Wednesday, October 9, 2013

What about me?

(24/7) Once you sign on to be a mother, that’s the only shift they offer                      -Jodi Picoult, My Sister’s Keeper


I have been  feeling a little overwhelmed lately and very tired. I used to be more organized and now I feel like I just throw all the balls in the air and then run for cover. I am a mess!                                                                    
Me time is a thing of the past and when it goes it is very subtle, hardly noticeable. Until the moment comes when you are Mommy exhausted. There is normal exhausted and then there is Mommy exhausted. They are not the same thing and any mom knows exactly what kind of tired I am talking about. The kind where you bump into stuff, forget important things and no matter what, you just can't seem to get it together.


By talking with some friends lately I have discovered that I am not alone. Stay at home moms or working moms, it doesn't matter. When you hit that wall of exhaustion we all feel the same.  Here is just a sample of the things I have heard in the last month from my friends.
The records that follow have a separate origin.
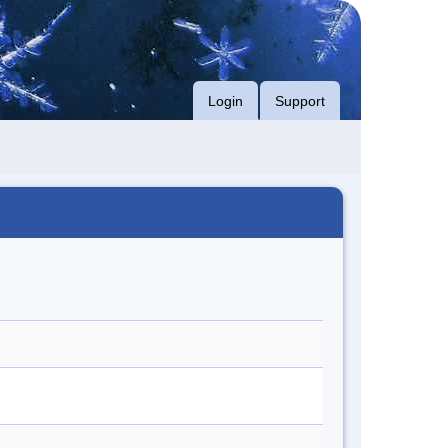
Login
Support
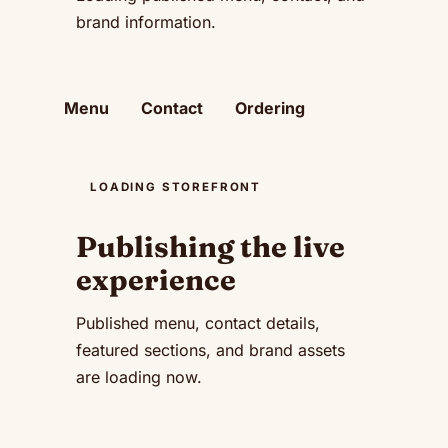
brand information.
Menu
Contact
Ordering
LOADING STOREFRONT
Publishing the live
experience
Published menu, contact details,
featured sections, and brand assets
are loading now.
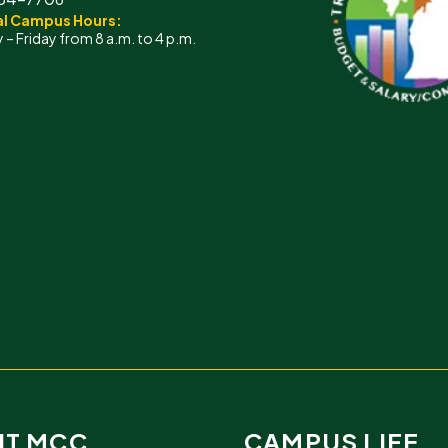
l Campus Hours:
– Friday from 8 a.m. to 4 p.m.
IT MCC
CAMPUS LIFE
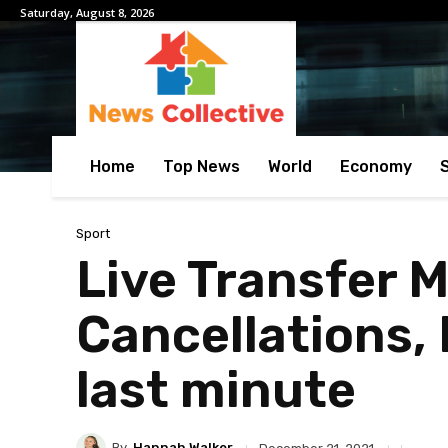
Saturday, August 8, 2026
Home
Top News
World
Economy
Sport
Live Transfer M
Cancellations,
last minute
By
Hannah Walker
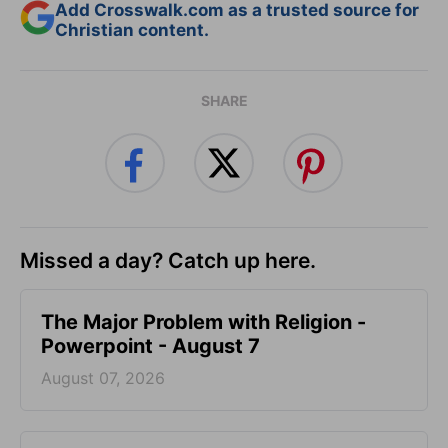
Add Crosswalk.com as a trusted source for
Christian content.
SHARE
Missed a day? Catch up here.
The Major Problem with Religion -
Powerpoint - August 7
August 07, 2026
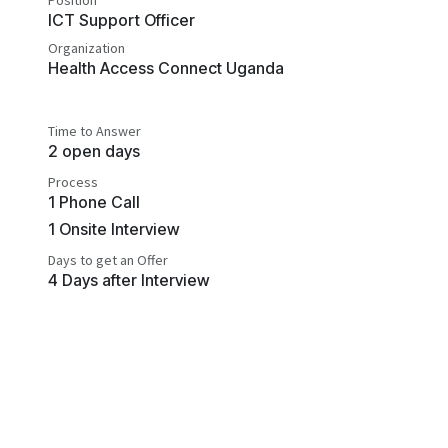
Position
ICT Support Officer
Organization
Health Access Connect Uganda
Time to Answer
2 open days
Process
1 Phone Call
1 Onsite Interview
Days to get an Offer
4 Days after Interview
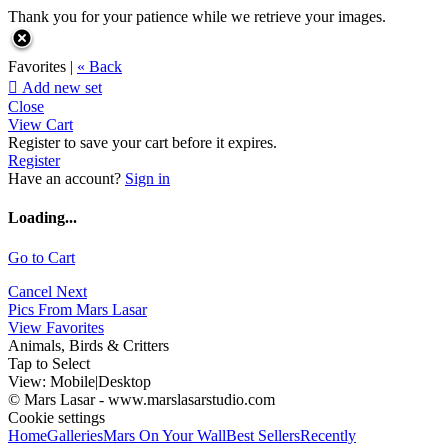
Thank you for your patience while we retrieve your images.
Favorites |
« Back

Add new set
Close
View Cart
Register to save your cart before it expires.
Register
Have an account?
Sign in
Loading...
Go to Cart
Cancel
Next
Pics From Mars Lasar
View Favorites
Animals, Birds & Critters
Tap to Select
View:
Mobile
|
Desktop
© Mars Lasar - www.marslasarstudio.com
Cookie settings
Home
Galleries
Mars On Your Wall
Best Sellers
Recently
During lunch with one of my girlfriends who is a stay at home mommy and has a little girl about to turn 1.  We were discussing sleep training and how frustrating this could be. Her daughter was going thru a rough patch and she was feeling a little tired.  When her husband brought in the baby because she was crying and he didn't know what to do, my friend got a little fired up and stated.
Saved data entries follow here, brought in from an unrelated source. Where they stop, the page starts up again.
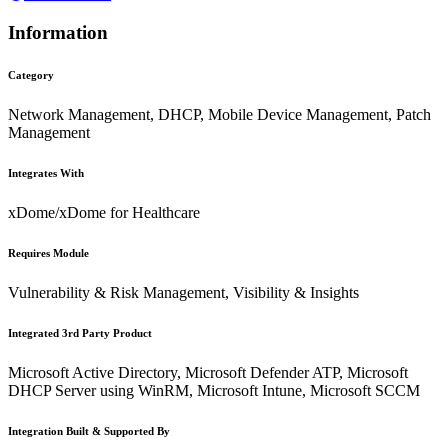
Information
Category
Network Management, DHCP, Mobile Device Management, Patch
Management
Integrates With
xDome/xDome for Healthcare
Requires Module
Vulnerability & Risk Management, Visibility & Insights
Integrated 3rd Party Product
Microsoft Active Directory, Microsoft Defender ATP, Microsoft
DHCP Server using WinRM, Microsoft Intune, Microsoft SCCM
Integration Built & Supported By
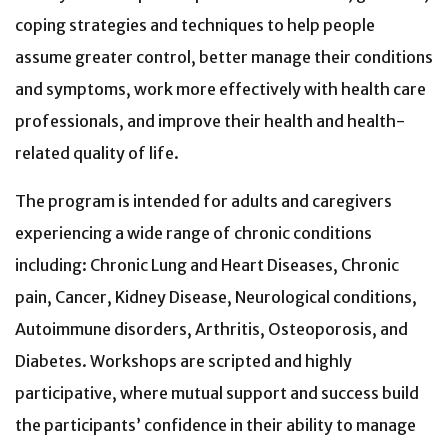
coping strategies and techniques to help people
assume greater control, better manage their conditions
and symptoms, work more effectively with health care
professionals, and improve their health and health-
related quality of life.
The program is intended for adults and caregivers
experiencing a wide range of chronic conditions
including: Chronic Lung and Heart Diseases, Chronic
pain, Cancer, Kidney Disease, Neurological conditions,
Autoimmune disorders, Arthritis, Osteoporosis, and
Diabetes. Workshops are scripted and highly
participative, where mutual support and success build
the participants’ confidence in their ability to manage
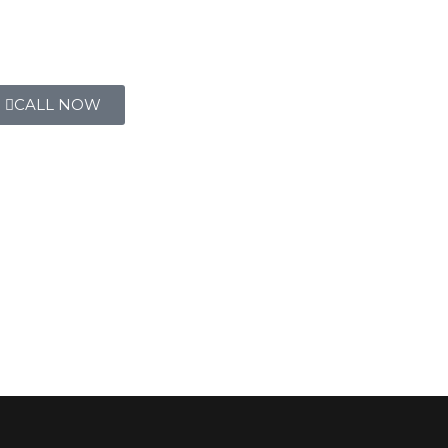
CALL NOW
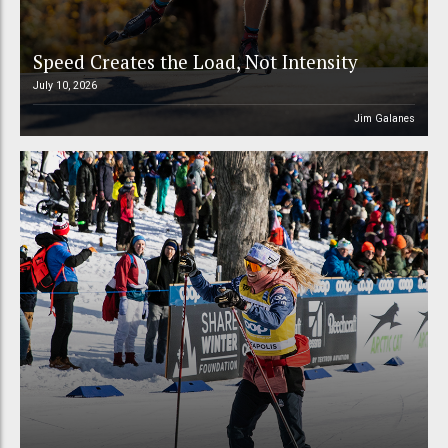
Speed Creates the Load, Not Intensity
July 10, 2026
Jim Galanes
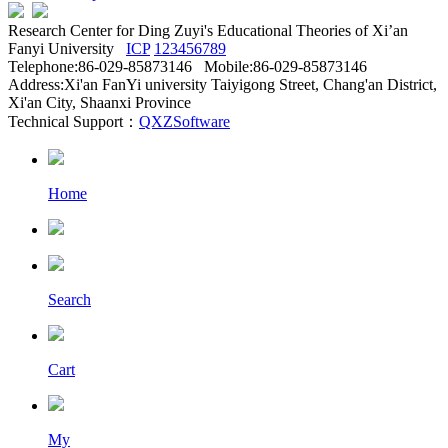
Research Center for Ding Zuyi's Educational Theories of Xi’an
Fanyi University
ICP
123456789
Telephone:86-029-85873146 Mobile:86-029-85873146
Address:Xi'an FanYi university Taiyigong Street, Chang'an District,
Xi'an City, Shaanxi Province
Technical Support：
QXZSoftware
Home
Search
Cart
My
-I just wanted to lay here for a few moments and not have anyone bother me!

I was laughing when she was telling me this because who hasn't been there and just needed a solid 5 minutes to regroup. This is a friend who is refreshingly honest and our  friendship has been such a blessing in my life

Another friend who is funny and bright and her little girl at almost 2 years old is just as funny and bright. On a day where work was nuts and she was worrying about birthday plans this is what she said to me;

       -Sometimes, I just want to lay on the couch in my underwear, in the dark for 3 days and watch a lifetime movie based on a Nora Roberts novel..and not have anyone touch me. Is that bad?
When I was still on maternity leave and my sweet baby was having some pretty serious crying spells. There was a day in particular that I was feeling down. I was trying not to cry and just smile past exhaustion. My nerves were frazzled and I was telling my friend that I felt like a failure because I was having such a hard time.  After listening to me she said.
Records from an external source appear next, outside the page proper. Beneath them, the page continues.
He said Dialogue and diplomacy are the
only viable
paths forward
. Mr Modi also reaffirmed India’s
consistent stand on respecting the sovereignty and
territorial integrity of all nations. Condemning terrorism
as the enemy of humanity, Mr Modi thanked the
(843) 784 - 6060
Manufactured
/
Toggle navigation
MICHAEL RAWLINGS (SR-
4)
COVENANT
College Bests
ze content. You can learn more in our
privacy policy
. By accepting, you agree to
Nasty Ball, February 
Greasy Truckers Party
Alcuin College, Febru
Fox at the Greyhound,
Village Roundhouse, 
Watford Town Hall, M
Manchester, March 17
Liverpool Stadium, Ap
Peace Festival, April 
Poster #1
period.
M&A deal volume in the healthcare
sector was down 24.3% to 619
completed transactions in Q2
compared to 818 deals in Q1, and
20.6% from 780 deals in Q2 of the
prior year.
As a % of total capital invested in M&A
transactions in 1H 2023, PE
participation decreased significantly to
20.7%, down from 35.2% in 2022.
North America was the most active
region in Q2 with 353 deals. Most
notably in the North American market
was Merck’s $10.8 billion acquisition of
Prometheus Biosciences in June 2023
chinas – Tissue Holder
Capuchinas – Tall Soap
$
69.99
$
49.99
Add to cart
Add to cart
-          Sometimes, I feel like I am standing with my hand in the air, asking. “What about me?”

 Just the way she was listening to me and then telling me what she felt gave me comfort. Comfort to know that someone else has felt the same way and that these stages don't last forever. 

This week, I am working and trying to keep it together. There are days that are great and days where I sit at work wondering if I put eye liner on both eyes and if I managed to shave both of my underarms. There are actual days where I have missed an eye and an underarm. Yesterday I was so tired that I didn't change my shirt after the baby puked on me. I just wiped it off with a baby wipe and went to work.

My friends are wonderful and kind and if they are ever in a room asking.."What about me?"  I hope they know they aren't the only one and that somewhere there are other mommies with their hand up, asking the same thing.  Maybe, even more mommies dreaming of laying around in the dark, in their underwear, watching some lifetime television.